> **DESCRIPTION OF THE TASK**:
From the listing that follows, output everything exactly except the pictures.

[RECORDS PROVIDED — start]

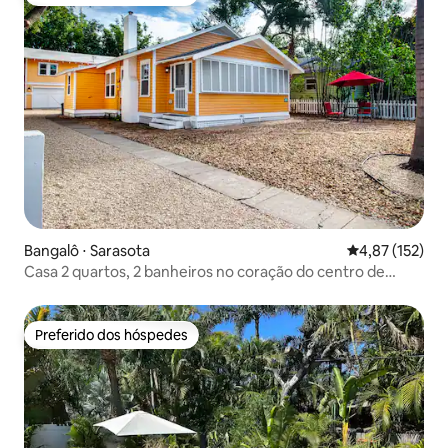
Preferido dos hóspedes
Bangalô ⋅ Sarasota
4,87 de uma av
4,87 (152)
Casa 2 quartos, 2 banheiros no coração do centro de
Sarasota
Preferido dos hóspedes
Preferido dos hóspedes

[RECORDS PROVIDED — finish]

> **ANSWER BOX**:
Preferido dos hóspedes
Bangalô ⋅ Sarasota
4,87 de uma av
4,87 (152)
Casa 2 quartos, 2 banheiros no coração do centro de
Sarasota
Preferido dos hóspedes
Preferido dos hóspedes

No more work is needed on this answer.